Jasmine n’est pourtant pas un mauvais film.
Loin s’en faut.
Comme tous les films de Woody Allen, il possède ce charme indicible, cette fluidité évanescente, cette tranquille nonchalance où le cinéaste névrotique prend un malin plaisir à détricoter des vies qui s’effilochent, à dépeindre des personnages qui, terrorisés par l’idée même de vivre, cherchent un chemin de traverse pour soulager le poids de leurs angoisses écrasantes.
Ici Cate Blanchett, la diaphane et bien souvent horripilante et glaçante actrice australienne, qui nous sert son grand numéro de femme disjonctée, descendue de son piédestal de bourgeoise vuitonée, carburant à la vodka et aux tranquillisants, roublarde posture permettant d’établir une connivence instinctive avec le spectateur d’obédience ashkénaze qui connaît sur le bout de ses tefillins la classification exhaustive des tranquillisants de dernière génération, leur durée d’action, leur effets secondaires, leur vertus essentielles tandis que le Sépharade de service, Maurice Boutboul pour ne pas le nommer, ne connaît lui que la différence entre la Harissa importée de Tunis et celle venant de Sousse.
Tout ceci pour dire que non, Cate Blanchett n’a pas à rougir de sa prestation (même si elle n’aura jamais cette vraie et authentique folie que dégageait en toute simplicité l’inégalée Diane Keaton), une appréciation à modérer tant je connais dans mon entourage proche une flopée de névrosées du même acabit qui aurait pu pour une brick à l’oeuf symbolique proposer une composition en tout point équivalente.

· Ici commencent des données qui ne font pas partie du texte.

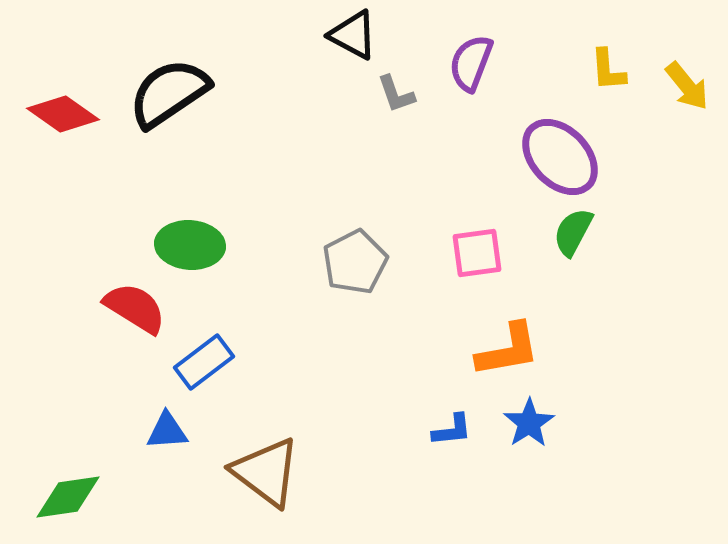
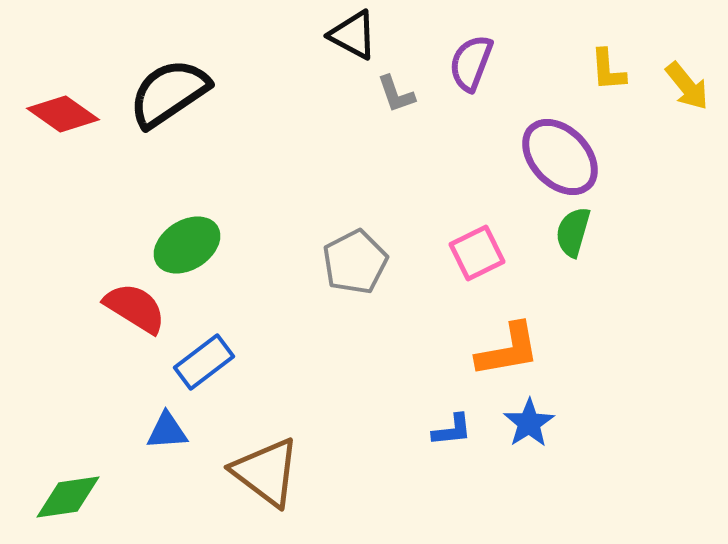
green semicircle: rotated 12 degrees counterclockwise
green ellipse: moved 3 px left; rotated 36 degrees counterclockwise
pink square: rotated 18 degrees counterclockwise
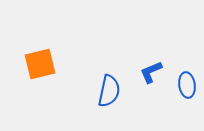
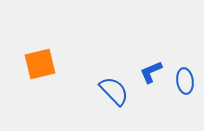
blue ellipse: moved 2 px left, 4 px up
blue semicircle: moved 5 px right; rotated 56 degrees counterclockwise
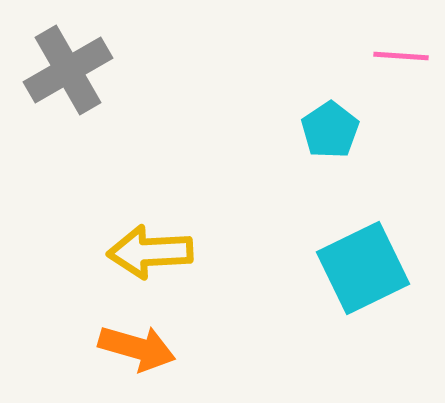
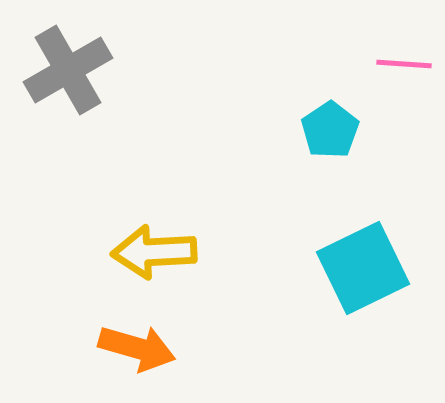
pink line: moved 3 px right, 8 px down
yellow arrow: moved 4 px right
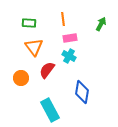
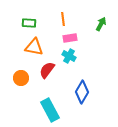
orange triangle: rotated 42 degrees counterclockwise
blue diamond: rotated 20 degrees clockwise
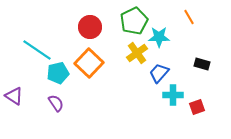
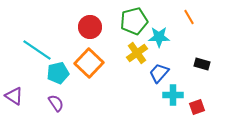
green pentagon: rotated 12 degrees clockwise
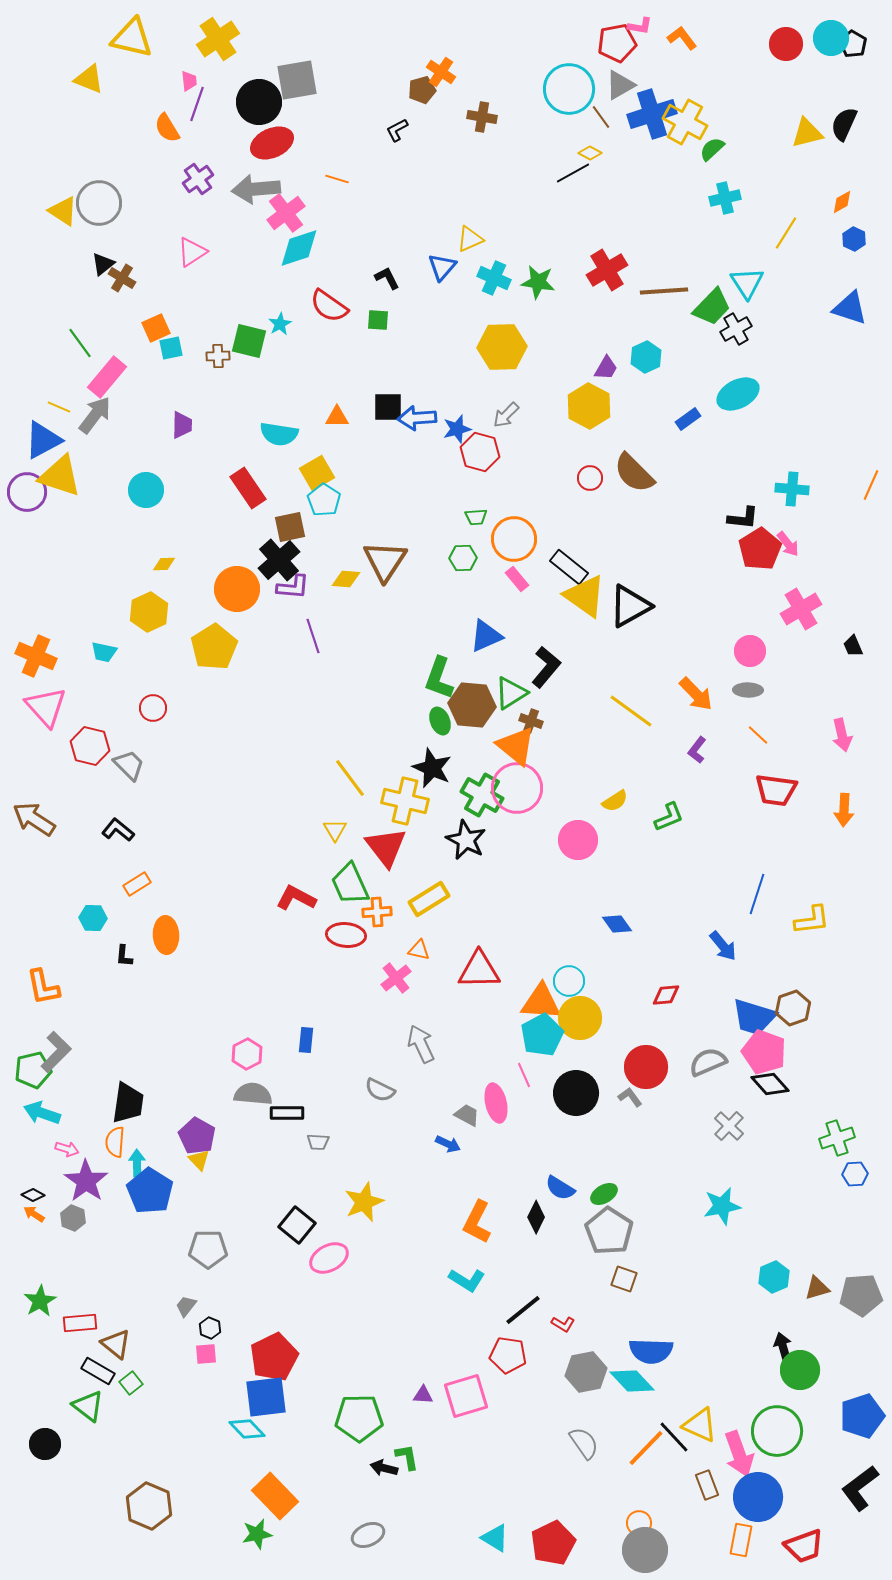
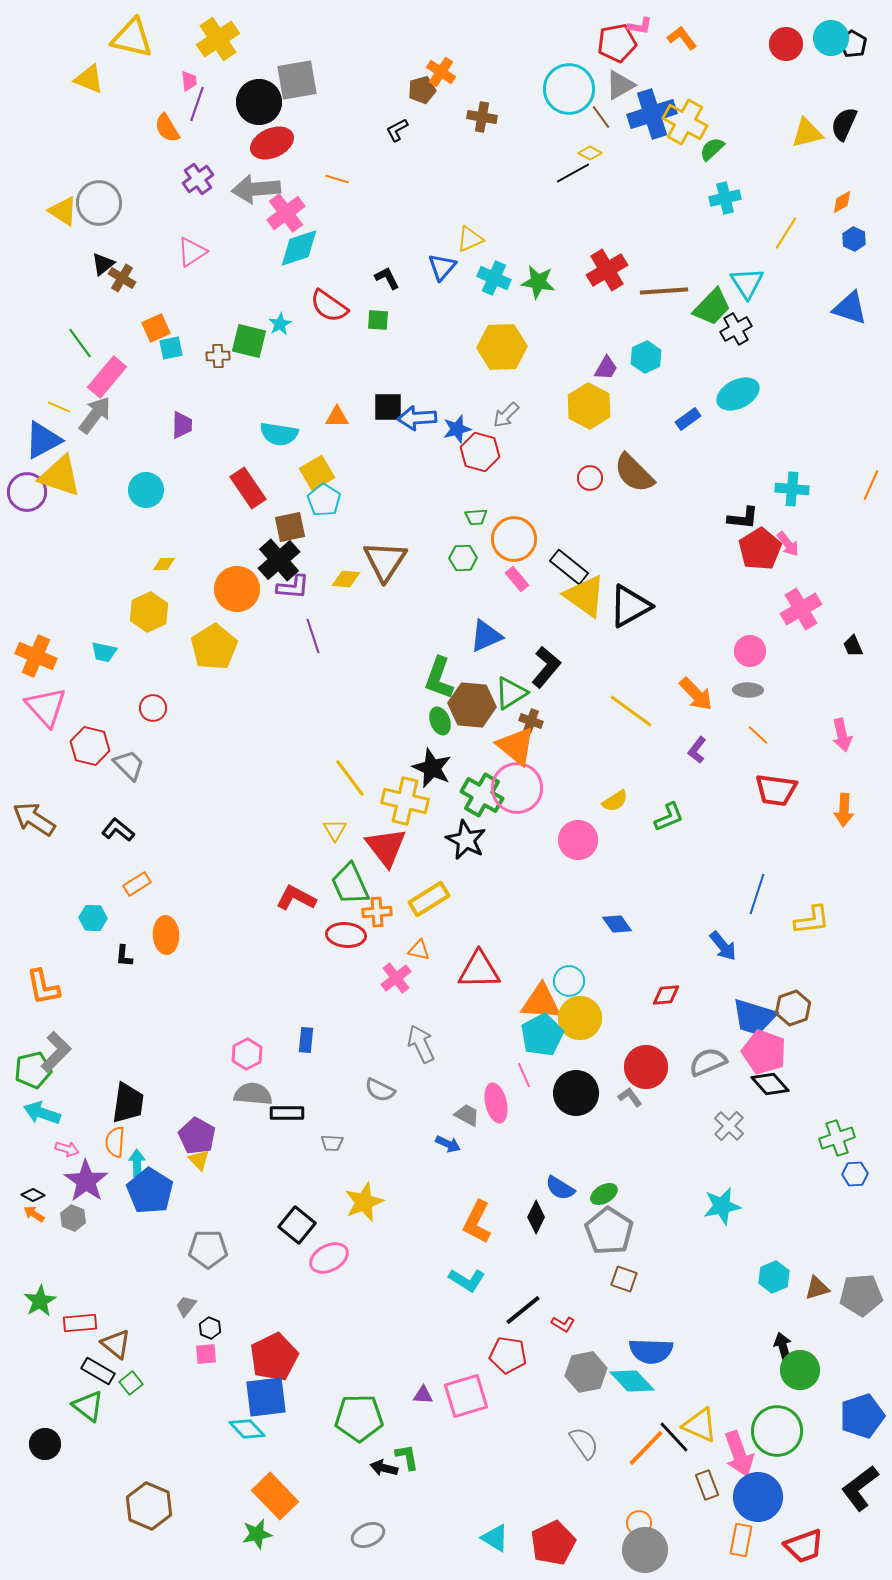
gray trapezoid at (318, 1142): moved 14 px right, 1 px down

En fait, si la critique se pâme tant et plus, c’est qu’une partie du film, audace inouïe, ose se dérouler à San Francisco et prend ce risque insensé de dépeindre des américains ordinaires, montrés dans leur radicalité la plus extrême puisqu’on les voit en train de manger de la pizza.
Attitude en tout point contraire au dogme allenien démontrant que le cinéaste en a encore sous la kippa.

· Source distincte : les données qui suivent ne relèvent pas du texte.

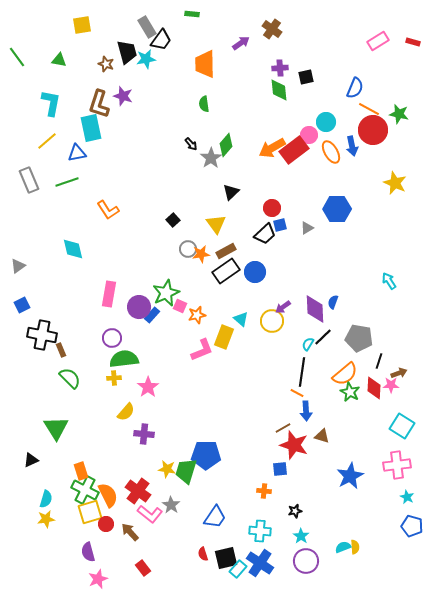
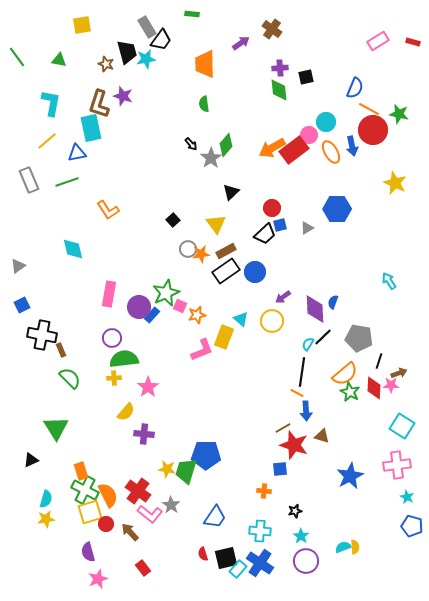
purple arrow at (283, 307): moved 10 px up
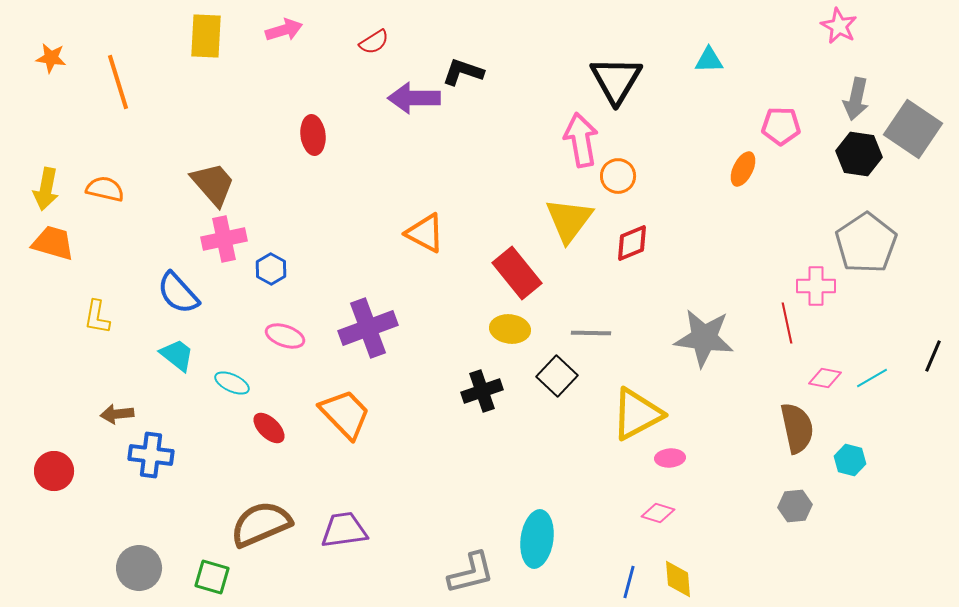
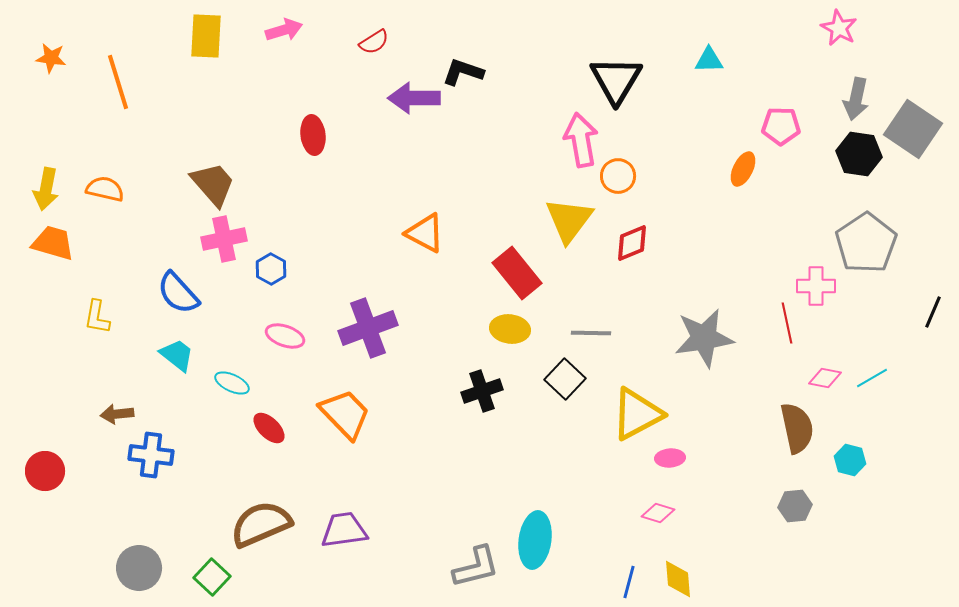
pink star at (839, 26): moved 2 px down
gray star at (704, 338): rotated 16 degrees counterclockwise
black line at (933, 356): moved 44 px up
black square at (557, 376): moved 8 px right, 3 px down
red circle at (54, 471): moved 9 px left
cyan ellipse at (537, 539): moved 2 px left, 1 px down
gray L-shape at (471, 573): moved 5 px right, 6 px up
green square at (212, 577): rotated 27 degrees clockwise
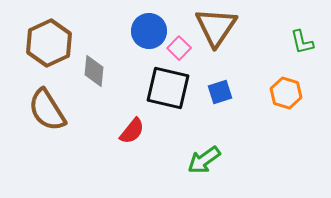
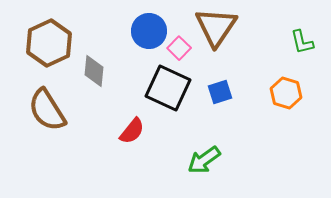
black square: rotated 12 degrees clockwise
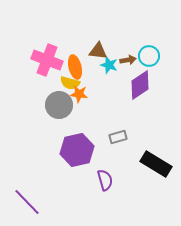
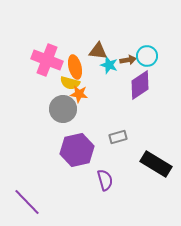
cyan circle: moved 2 px left
gray circle: moved 4 px right, 4 px down
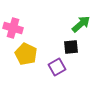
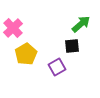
pink cross: rotated 30 degrees clockwise
black square: moved 1 px right, 1 px up
yellow pentagon: rotated 15 degrees clockwise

D’où cette assomption déclamée ici et là que le film serait d’une audace folle, d’une inventivité retorse, une farce sociale d’une cruauté raffinée où Woody Allen fracasserait les codes de la tragicomédie en nous rappelant, vertigineux constat, que tout n’est pas rose en Amérique.
C’est oublier que le film manque singulièrement de muscle, qu’il se contente d’enfiler des clichés convenus (la femme hystérique, la femme cocufiée, la femme libérée) qu’au fond il ressemble aux dernières productions de Woody Allen, hormis l’audacieux et délicieux “Midnight in Paris” : toujours impeccables quant à leurs formes mais paresseux et sans ressort au niveau des dialogues où un Allen à bout de souffle recycle ses vieilles marottes sans jamais parvenir à se réinventer.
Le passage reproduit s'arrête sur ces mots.